L'histoire : Dan Dunne est prof d’histoire (blanc) en 4° et entraîneur de l’équipe féminine de basket dans un collège dont la plupart des élèves sont noirs. Il tente d’intéresser ses élèves en leur expliquant le mouvement dialectique de l’histoire, sans grand succès. En dehors de l’école, sa vie est lamentable : il vit seul, dans un appartement minable toujours en bazar, il boit, et consomme du crack et de la cocaïne. Après un match, son élève Drey le trouve défoncé dans les toilettes. Elle-même vit très seule, sa mère n’étant quasiment jamais là à cause de son travail, et son frère purgeant une peine en prison. Le dealer qu’il a refusé de balancer tente de prendre Drey sous son aile.

La critique : Au sortir de la salle, une question s’est imposée à moi : qu’est-ce que les auteurs ont voulu raconter ? La lecture hâtive de résumés du film m’avait fait craindre un énième film sur un gentil prof aux méthodes non conventionnelles réussissant à mater les fauves et à chasser les méchants voyous du bahut, style "Esprits Rebelles" ou "Le Proviseur". La séquence inaugurale, où Ryan Gosling tire les vers du nez des élèves endormis pour leur faire réinventer la dialectique pouvait laisser croire qu’on allait bien dans cette direction, mais assez vite les jugements des élèves pas dupes pour un sou ("Il se la joue cool, mais il fait pitié") et son absence de foi réelle dans ce qu’il fait (Quand une collègue lui demande d’où vient sa méthode, il répond "Oh, un vieux souvenir de fac") infirment cette piste. C’est juste la relation avec les élèves qui le fait survivre, parce que c’est la dernière relation continue qu’il entretient avec des humains, et non la croyance en un quelconque credo pédagogique.

Sa relation avec Drey peut apparaître comme la colonne vertébrale de l’histoire : la rencontre de deux solitudes, avec la recherche de la rédemption pour lui et le rejet de la tentation pour elle, une sorte de miroir inversé où la drogue joue le rôle principal.
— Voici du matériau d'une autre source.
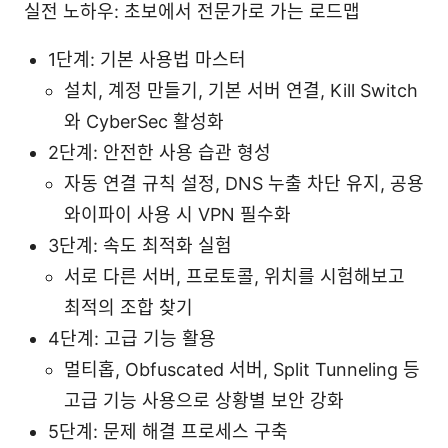
실전 노하우: 초보에서 전문가로 가는 로드맵
1단계: 기본 사용법 마스터
설치, 계정 만들기, 기본 서버 연결, Kill Switch
와 CyberSec 활성화
2단계: 안전한 사용 습관 형성
자동 연결 규칙 설정, DNS 누출 차단 유지, 공용
와이파이 사용 시 VPN 필수화
3단계: 속도 최적화 실험
서로 다른 서버, 프로토콜, 위치를 시험해보고
최적의 조합 찾기
4단계: 고급 기능 활용
멀티홉, Obfuscated 서버, Split Tunneling 등
고급 기능 사용으로 상황별 보안 강화
5단계: 문제 해결 프로세스 구축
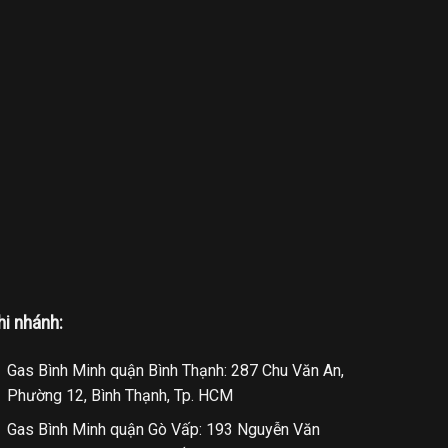
hi nhánh:
Gas Bình Minh quận Bình Thạnh: 287 Chu Văn An,
Phường 12, Bình Thạnh, Tp. HCM
Gas Bình Minh quận Gò Vấp: 193 Nguyễn Văn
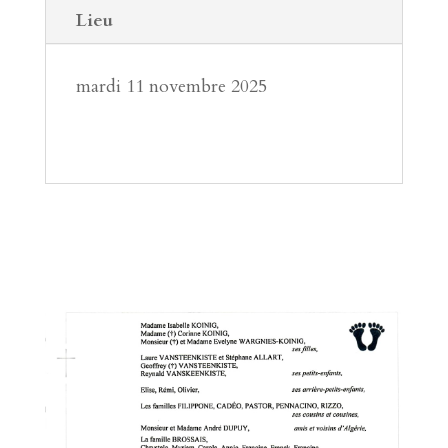
Lieu
mardi 11 novembre 2025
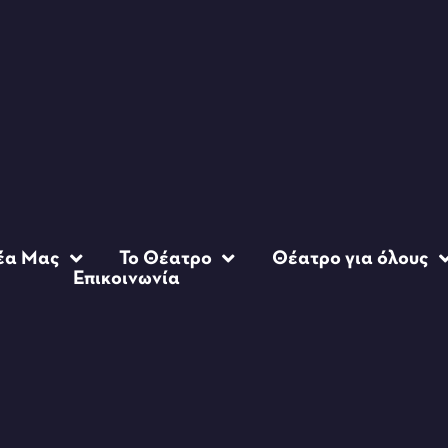
έα Μας
Το Θέατρο
Θέατρο για όλους
Επικοινωνία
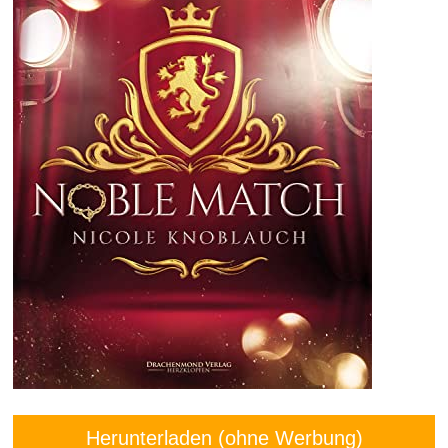
Herunterladen (ohne Werbung)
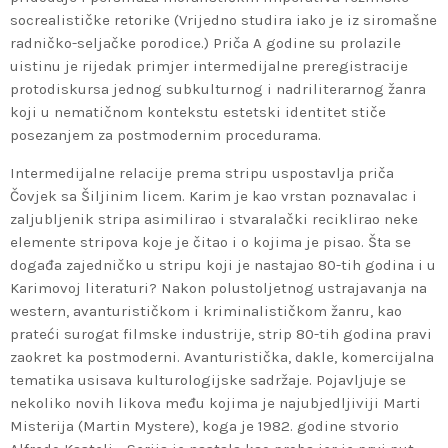
socrealističke retorike (Vrijedno studira iako je iz siromašne
radničko-seljačke porodice.) Priča A godine su prolazile
uistinu je rijedak primjer intermedijalne preregistracije
protodiskursa jednog subkulturnog i nadriliterarnog žanra
koji u nematičnom kontekstu estetski identitet stiče
posezanjem za postmodernim procedurama.
Intermedijalne relacije prema stripu uspostavlja priča
Čovjek sa Šiljinim licem. Karim je kao vrstan poznavalac i
zaljubljenik stripa asimilirao i stvaralački reciklirao neke
elemente stripova koje je čitao i o kojima je pisao. Šta se
događa zajedničko u stripu koji je nastajao 80-tih godina i u
Karimovoj literaturi? Nakon polustoljetnog ustrajavanja na
western, avanturističkom i kriminalističkom žanru, kao
prateći surogat filmske industrije, strip 80-tih godina pravi
zaokret ka postmoderni. Avanturistička, dakle, komercijalna
tematika usisava kulturologijske sadržaje. Pojavljuje se
nekoliko novih likova među kojima je najubjedljiviji Marti
Misterija (Martin Mystere), koga je 1982. godine stvorio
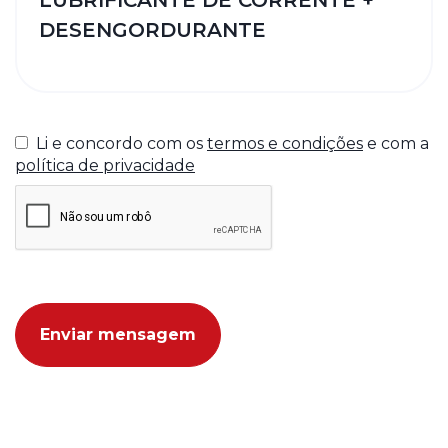
Li e concordo com os
termos e condições
e com a
política de privacidade
Enviar mensagem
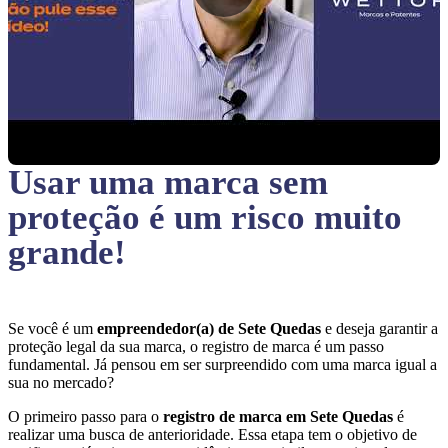
Usar uma marca sem
proteção
é um risco muito
grande!
Se você é um
empreendedor(a) de Sete Quedas
e deseja garantir a
proteção legal da sua marca, o registro de marca é um passo
fundamental. Já pensou em ser surpreendido com uma marca igual a
sua no mercado?
O primeiro passo para o
registro de marca em Sete Quedas
é
realizar uma busca de anterioridade. Essa etapa tem o objetivo de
Mais le réalisateur a choisi un procédé narratif aussi délabré que la personnalité du héros, et les scènes se succèdent sans liens logiques, avec des ellipses appuyées, comme l’entrevue avec la directrice du collège, dont on ne voit que les premières secondes, sans qu’on sache ce qu’elle lui a finalement annoncé, et il est donc bien difficile de trouver une cohérence dans tout ça.

C’est donc sans doute le portrait de cet homme à la dérive qui a intéressé les auteurs, et enthousiasmé les festivaliers de Deauville et de Sundance. Moi pas, car Dan Dunne n’est pas attachant, comme le fait remarquer Frank qui dit à Drey que comme tous les fumeurs de crack, il n’a pas d’ami. Incohérent avec Drey, démago avec ses élèves, odieux avec sa copine momentanée, il est d’autant plus insupportable que la composition de Ryan Gosling donne du crédit à ce type-là. L’acteur, nominé pour l’oscar, s’est composé la tête de Julien de la Nouvelle Star, la barrette en moins (un comble pour un addict !), et il réussit à jouer à la fois la transformation en zombie de son personnage, et le peu de vitalité qui lui reste.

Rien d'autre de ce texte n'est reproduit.